Que le jugement doit être confirmé en ce qu'il a rejeté la demande de dommages-intérêts et infirmé en revanche au regard de l'indemnité compensatrice de préavis allouée.

Attendu que la disposition du jugement allouant à Mme Zouhry un solde de commissions et les congés payés afférents n'est pas critiquée et sera confirmée.

Attendu qu'il y a lieu d'ordonner le remboursement par la SA Lunettes Yves Cogan aux organismes concernés, des indemnités de chômage payées à Mme Zouhry, du jour de la rupture du contrat de travail au jour du jugement prononcé par le conseil de prud'hommes, dans la limite de 2 mois d'indemnités de chômage, conformément aux dispositions de l'article L. 122-14-4 du Code du travail.

Attendu qu'il paraît inéquitable de laisser à la charge de Mme Zouhry la totalité des frais exposés et non compris dans les dépens.

Qu'il y a lieu de lui allouer la somme de 1 800 euro en application de l'article 700 du nouveau Code de procédure civile.

Par ces motifs, LA COUR, statuant par mise à disposition au greffe, par arrêt contradictoire et en dernier ressort, après en avoir délibéré conformément à la loi, Déclare les appels recevables, Au fond, Rejette l'appel incident, Dit l'appel principal partiellement fondé, Confirme le jugement en ce qu'il a condamné la SA Lunettes Yves Cogan à payer à Mme Zouhry la somme de 608,30 euro (six cent huit euro et trente centimes) à titre de solde sur commissions, ainsi que la somme de 60,83 euro (soixante euro et quatre-vingt-trois centimes) au titre des congés payés afférents. Le confirme également en ce qu'il a rejeté la demande de la SA Lunettes Yves Cogan en paiement de dommages-intérêts.
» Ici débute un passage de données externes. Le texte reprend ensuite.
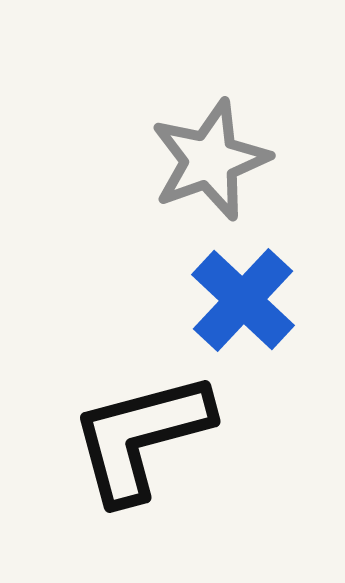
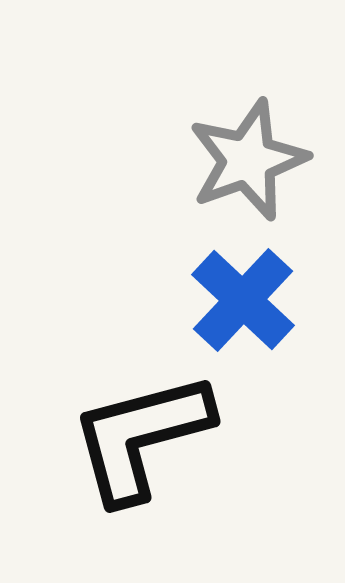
gray star: moved 38 px right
L'infirme pour le surplus et statuant à nouveau, Dit que la rupture du contrat de travail s'analyse en un licenciement sans cause réelle et sérieuse. Condamne la SA Lunettes Yves Cogan à payer à Mme Zouhry les sommes suivantes : - 10 029 euro (dix mille vingt-neuf euro) à titre d'indemnité compensatrice de préavis, - 1 002 euro (mille deux euro) au titre des congés payés afférents. Ces deux sommes étant assorties des intérêts au taux légal à compter du 29 mars 2004 - 20 05 8 euro (vingt mille cinquante-huit euro) à titre de dommages-intérêts sur le fondement des dispositions de l'article L. 122-14-4 du Code du travail. - 10 000 euro (dix mille euro) à titre d'indemnité de clientèle. Ces deux dernières sommes étant assorties des intérêts au taux légal à compter de ce jour. Déboute la SA Lunettes Yves Cogan de sa demande en paiement de l'indemnité compensatrice de préavis. Ordonne le remboursement par la SA Lunettes Yves Cogan aux organismes concernés, des indemnités de chômage payées à Mme Zouhry du jour de la rupture du contrat de travail au jour du jugement prononcé par le conseil de prud'hommes, dans la limite de 2 mois d'indemnités de chômage. Condamne la SA Lunettes Yves Cogan à payer à Mme Zouhry la somme de 1 800 euro (mille huit cents euro) en application de l'article 700 du nouveau Code de procédure civile. Condamne la SA Lunettes Yves Cogan aux dépens de première instance et d'appel.